If they occur in the inner margins as well as the outer margins, the leaves
must have been ruled while the gatherings were folded into pages. Occasionally
one notices (especially if alerted to look out for it) that every eight
or ten lines or so one hole will be crooked or unduly widely spaced. If
this is consistent in several gatherings, it is a good clue that the prickings
had been made with some kind of wheel, like a tiny garden roller with spikes,
and that one spike had somehow become knocked out of alignment and thus
the defect recurred at regular intervals as the wheel went round. There
is sometimes evidence too in the later Middle Ages that the multiple lines
for the text were ruled with several pens
tied together, like the rostrum or rake used for making musical staves.

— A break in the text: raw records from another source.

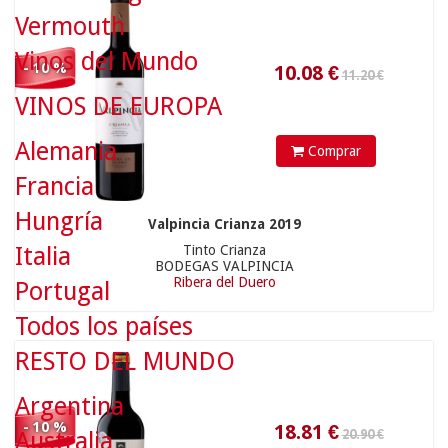
Vermouth
Vinos del Mundo
- 10 %
VINOS DE EUROPA
20.90 €
Alemania
Comprar
Francia
Hungría
Valpincia Crianza 2019
Italia
Tinto Crianza
BODEGAS VALPINCIA
18.81
€
Ribera del Duero
Portugal
Todos los países
RESTO DEL MUNDO
Argentina
- 10 %
Australia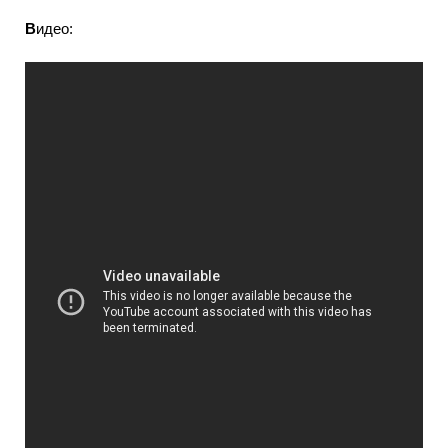
В
идео: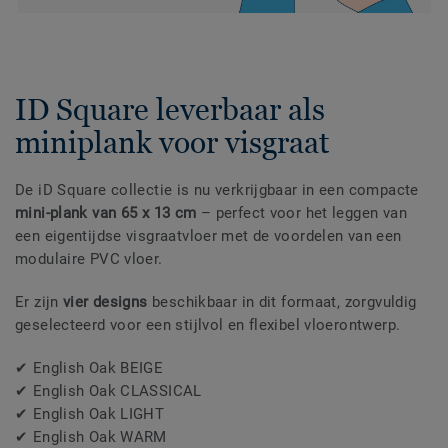
ID Square leverbaar als
miniplank voor visgraat
De iD Square collectie is nu verkrijgbaar in een compacte
mini-plank van 65 x 13 cm
– perfect voor het leggen van
een eigentijdse visgraatvloer met de voordelen van een
modulaire PVC vloer.
Er zijn
vier designs
beschikbaar in dit formaat, zorgvuldig
geselecteerd voor een stijlvol en flexibel vloerontwerp.
✔ English Oak BEIGE
✔ English Oak CLASSICAL
✔ English Oak LIGHT
✔ English Oak WARM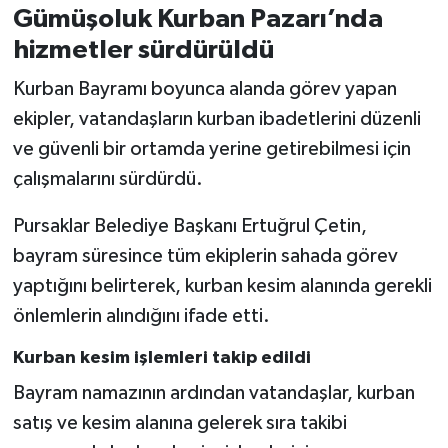
Gümüşoluk Kurban Pazarı’nda
hizmetler sürdürüldü
Kurban Bayramı boyunca alanda görev yapan
ekipler, vatandaşların kurban ibadetlerini düzenli
ve güvenli bir ortamda yerine getirebilmesi için
çalışmalarını sürdürdü.
Pursaklar Belediye Başkanı Ertuğrul Çetin,
bayram süresince tüm ekiplerin sahada görev
yaptığını belirterek, kurban kesim alanında gerekli
önlemlerin alındığını ifade etti.
Kurban kesim işlemleri takip edildi
Bayram namazının ardından vatandaşlar, kurban
satış ve kesim alanına gelerek sıra takibi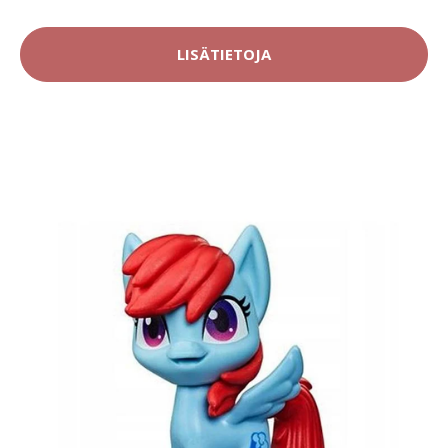
LISÄTIETOJA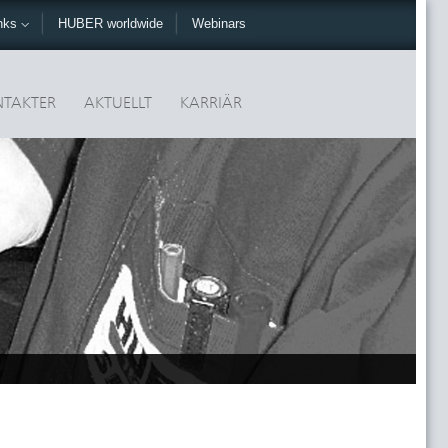
nks
HUBER worldwide
Webinars
TAKTER
AKTUELLT
KARRIÄR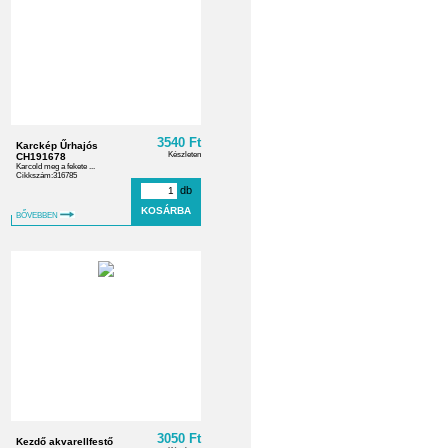
3540 Ft
Karckép Űrhajós
Készleten
CH191678
Karcold meg a fekete ...
Cikkszám:316785
db
BŐVEBBEN
3050 Ft
Kezdő akvarellfestő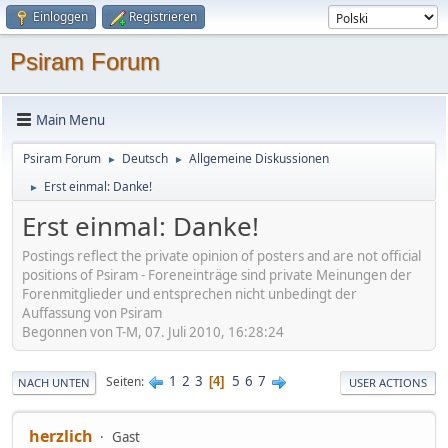
Einloggen
Registrieren
Psiram Forum
Main Menu
Psiram Forum
Deutsch
Allgemeine Diskussionen
►
►
Erst einmal: Danke!
►
Erst einmal: Danke!
Postings reflect the private opinion of posters and are not official
positions of Psiram - Foreneinträge sind private Meinungen der
Forenmitglieder und entsprechen nicht unbedingt der
Auffassung von Psiram
Begonnen von T-M, 07. Juli 2010, 16:28:24
1
2
3
5
6
7
Seiten
4
NACH UNTEN
USER ACTIONS
herzlich
Gast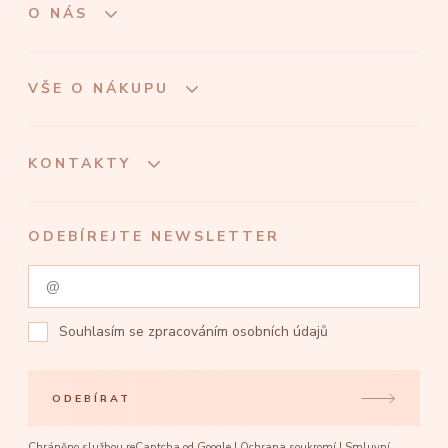
O NÁS
VŠE O NÁKUPU
KONTAKTY
ODEBÍREJTE NEWSLETTER
Souhlasím se
zpracováním osobních údajů
ODEBÍRAT
Chráněno službou reCaptcha od Google |
Ochrana soukromí
|
Smluvní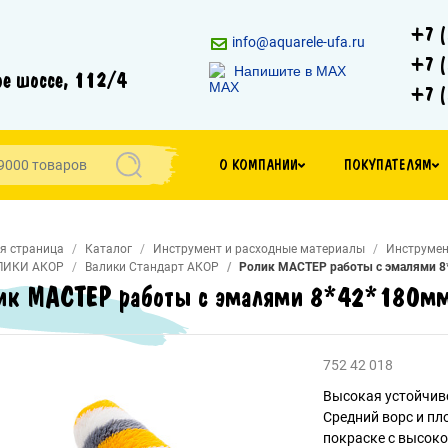
+7 (
info@aquarele-ufa.ru
+7 (
Напишите в MAX
е шоссе, 112/4
+7 (
О КОМПАНИИ
ПОКУПАТЕЛЯМ
я страница
Каталог
Инструмент и расходные материалы
Инструмен
ЛИКИ АКОР
Валики Стандарт АКОР
Ролик МАСТЕР работы с эмалями 8
ик МАСТЕР работы с эмалями 8*42*180мм
752 42 018
Высокая устойчиво
Средний ворс и пл
покраске с высоко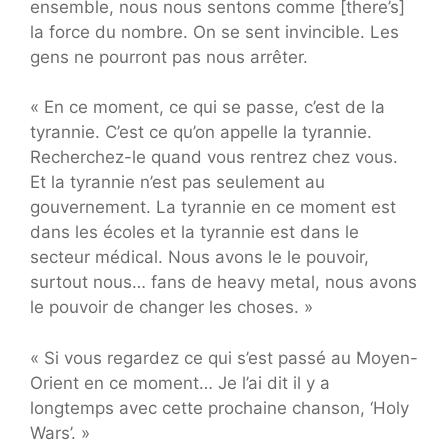
ensemble, nous nous sentons comme [there’s]
la force du nombre. On se sent invincible. Les
gens ne pourront pas nous arrêter.
« En ce moment, ce qui se passe, c’est de la
tyrannie. C’est ce qu’on appelle la tyrannie.
Recherchez-le quand vous rentrez chez vous.
Et la tyrannie n’est pas seulement au
gouvernement. La tyrannie en ce moment est
dans les écoles et la tyrannie est dans le
secteur médical. Nous avons le le pouvoir,
surtout nous… fans de heavy metal, nous avons
le pouvoir de changer les choses. »
« Si vous regardez ce qui s’est passé au Moyen-
Orient en ce moment… Je l’ai dit il y a
longtemps avec cette prochaine chanson, ‘Holy
Wars’. »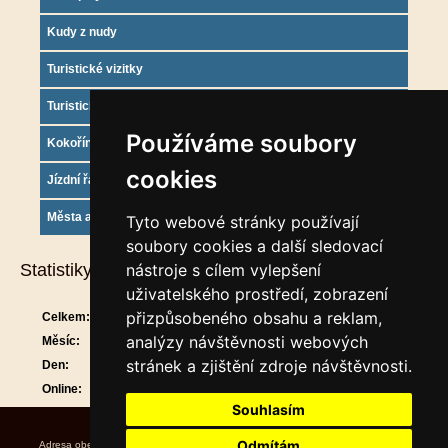
Kudy z nudy
Turistické vizitky
Turistický deník
Používáme soubory
Kokořínsko info
cookies
Jízdní řády
Města a obce
Tyto webové stránky používají
soubory cookies a další sledovací
Statistiky
nástroje s cílem vylepšení
uživatelského prostředí, zobrazení
přizpůsobeného obsahu a reklam,
Celkem:
909736
analýzy návštěvnosti webových
Měsíc:
29521
stránek a zjištění zdroje návštěvnosti.
Den:
878
Online:
10
Souhlasím
Odmítám
Adresa obecního úřadu Úřední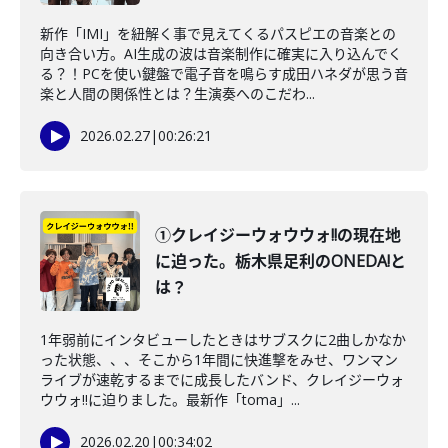
新作「IMI」を紐解く事で見えてくるパスピエの音楽との
向き合い方。AI生成の波は音楽制作に確実に入り込んでく
る？！PCを使い鍵盤で電子音を鳴らす成田ハネダが思う音
楽と人間の関係性とは？生演奏へのこだわ...
2026.02.27
|
00:26:21
①クレイジーウォウウォ!!の現在地
に迫った。栃木県足利のONEDA!と
は？
1年弱前にインタビューしたときはサブスクに2曲しかなか
った状態、、、そこから1年間に快進撃をみせ、ワンマン
ライブが速乾するまでに成長したバンド、クレイジーウォ
ウウォ!!に迫りました。最新作「toma」...
2026.02.20
|
00:34:02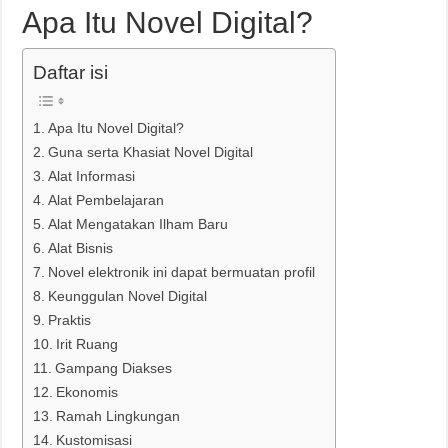
Apa Itu Novel Digital?
Daftar isi
Apa Itu Novel Digital?
Guna serta Khasiat Novel Digital
Alat Informasi
Alat Pembelajaran
Alat Mengatakan Ilham Baru
Alat Bisnis
Novel elektronik ini dapat bermuatan profil
Keunggulan Novel Digital
Praktis
Irit Ruang
Gampang Diakses
Ekonomis
Ramah Lingkungan
Kustomisasi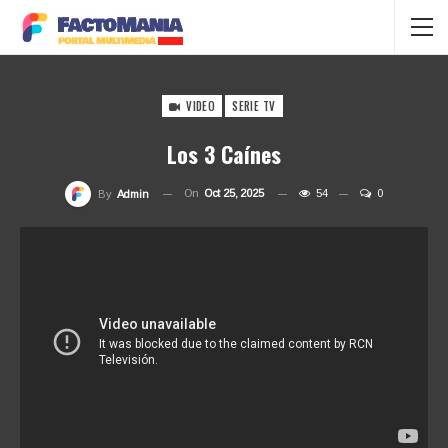
VIDEO
SERIE TV
Los 3 Caínes
On
Oct 25, 2025
54
0
By
Admin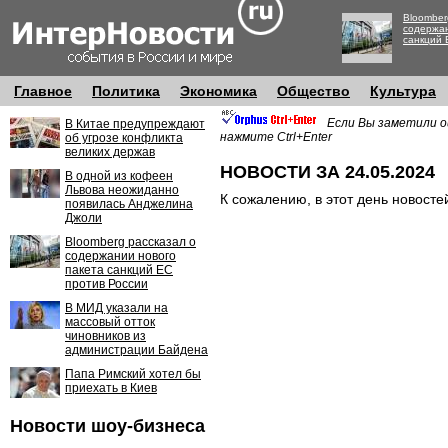
Bloomber
содержан
санкций 
Главное
Политика
Экономика
Общество
Культура
Если Вы заметили о
В Китае предупреждают
нажмите Ctrl+Enter
об угрозе конфликта
великих держав
НОВОСТИ ЗА 24.05.2024
В одной из кофеен
Львова неожиданно
К сожалению, в этот день новосте
появилась Анджелина
Джоли
Bloomberg рассказал о
содержании нового
пакета санкций ЕС
против России
В МИД указали на
массовый отток
чиновников из
администрации Байдена
Папа Римский хотел бы
приехать в Киев
Новости шоу-бизнеса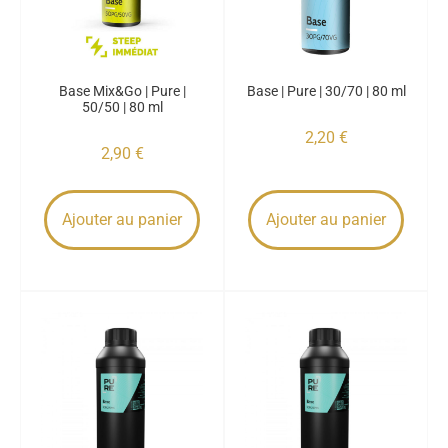
Base Mix&Go | Pure |
Base | Pure | 30/70 | 80 ml
50/50 | 80 ml
2,20
€
2,90
€
Ajouter au panier
Ajouter au panier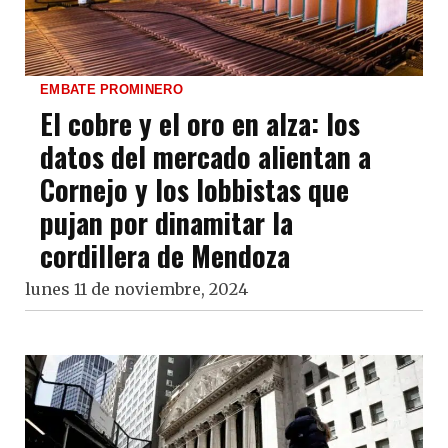
EMBATE PROMINERO
El cobre y el oro en alza: los
datos del mercado alientan a
Cornejo y los lobbistas que
pujan por dinamitar la
cordillera de Mendoza
lunes 11 de noviembre, 2024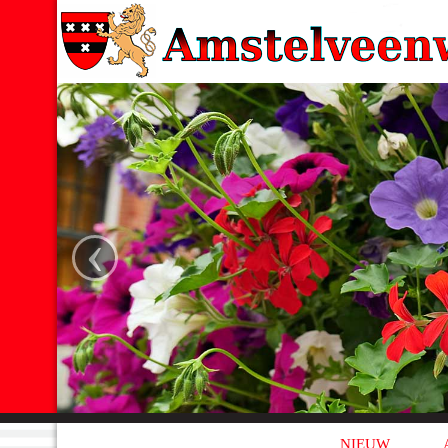
‹
NIEUW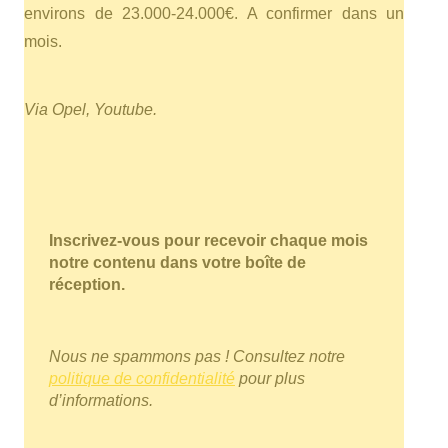
environs de 23.000-24.000€. A confirmer dans un
mois.
Via Opel, Youtube.
Inscrivez-vous pour recevoir chaque mois
notre contenu dans votre boîte de
réception.
Nous ne spammons pas ! Consultez notre
politique de confidentialité
pour plus
d’informations.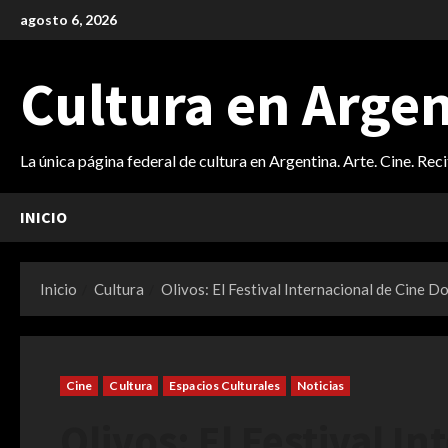
Saltar
agosto 6, 2026
al
contenido
Cultura en Arge
La única página federal de cultura en Argentina. Arte. Cine. Rec
INICIO
Inicio
Cultura
Olivos: El Festival Internacional de Cine D
Cine
Cultura
Espacios Culturales
Noticias
Olivos: El Festival I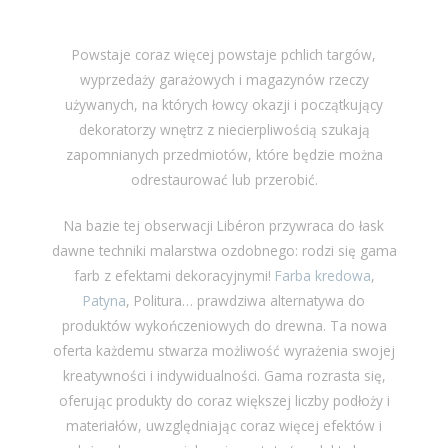
Powstaje coraz więcej powstaje pchlich targów,
wyprzedaży garażowych i magazynów rzeczy
używanych, na których łowcy okazji i początkujący
dekoratorzy wnętrz z niecierpliwością szukają
zapomnianych przedmiotów, które będzie można
odrestaurować lub przerobić.
Na bazie tej obserwacji Libéron przywraca do łask
dawne techniki malarstwa ozdobnego: rodzi się gama
farb z efektami dekoracyjnymi!
Farba kredowa
,
Patyna
, Politura… prawdziwa alternatywa do
produktów wykończeniowych do drewna. Ta nowa
oferta każdemu stwarza możliwość wyrażenia swojej
kreatywności i indywidualności. Gama rozrasta się,
oferując produkty do coraz większej liczby podłoży i
materiałów, uwzględniając coraz więcej efektów i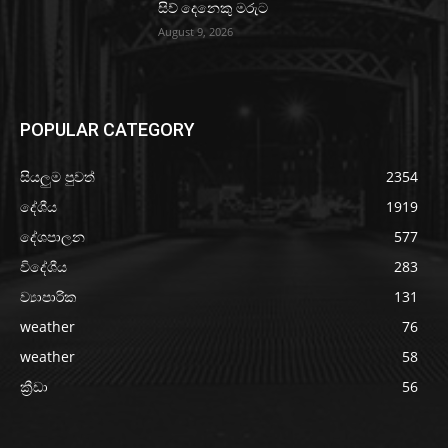
සිව් දෙනෙකු මරුට
August 9, 2026
POPULAR CATEGORY
සියලුම පුවත්
2354
දේශීය
1919
දේශපාලන
577
විදේශීය
283
ව්‍යාපාරික
131
weather
76
weather
58
ක්‍රීඩා
56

If for any reason these pens were knocked or quivered slightly as they
were drawn across the page, the quaver is reflected at exactly the same
point in several lines simultaneously. This is another clue worth looking
out for in a page of manuscript.
A final artificial device, used
only in the fifteenth century (as far as can be traced) and mostly in north-eastern
Italy, is the ruling frame. This is a familiar feature of Oriental and
Hebrew book production. Holes are drilled in a wooden board and wires are
ingeniously threaded through, emerging in a criss-cross pattern exactly
like that of the framework to be transferred onto the page. Then all that
is needed is to place the blank sheet over the board and rub it with the
fist, and the lines will be impressed identically onto the sheet. Once
more, as with other ruling devices, it is not necessarily easy to tell
when confronting a manuscript if a ruling board has been used. But imagine
how the wires must bisect each other on the board when they cross at right
angles. One must be threaded under the other or pushed right through the
wood and out again on the other side of the wire it crosses. One can see
this in the manuscript, as no line actually crosses another; the lines
stop fractionally short and pick up again a millimetre on the other side
of the crossing. When a line is ruled with a stylus, it simply ploughs
straight across, one way and the other. In the early Middle Ages, scribes
doubtlessly prepared many of the stages of the parchment
themselves. The cottage-industry of the monastic community left little
scope for teams of professional collaborators. Even the parchment was doubtless
a by-product of the monastery's kitchens, and paper
was unknown. But certainly by the fourteenth century it seems to have been
possible to purchase gatheringsof parchment ready prepared for writing.
Ruling continues under miniatures, and there is ruling on blank flyleaves.
For many scribes, the task of writing a manuscript must have begun with
neat stacks of paper or parchment gatherings, ready folded and ruled.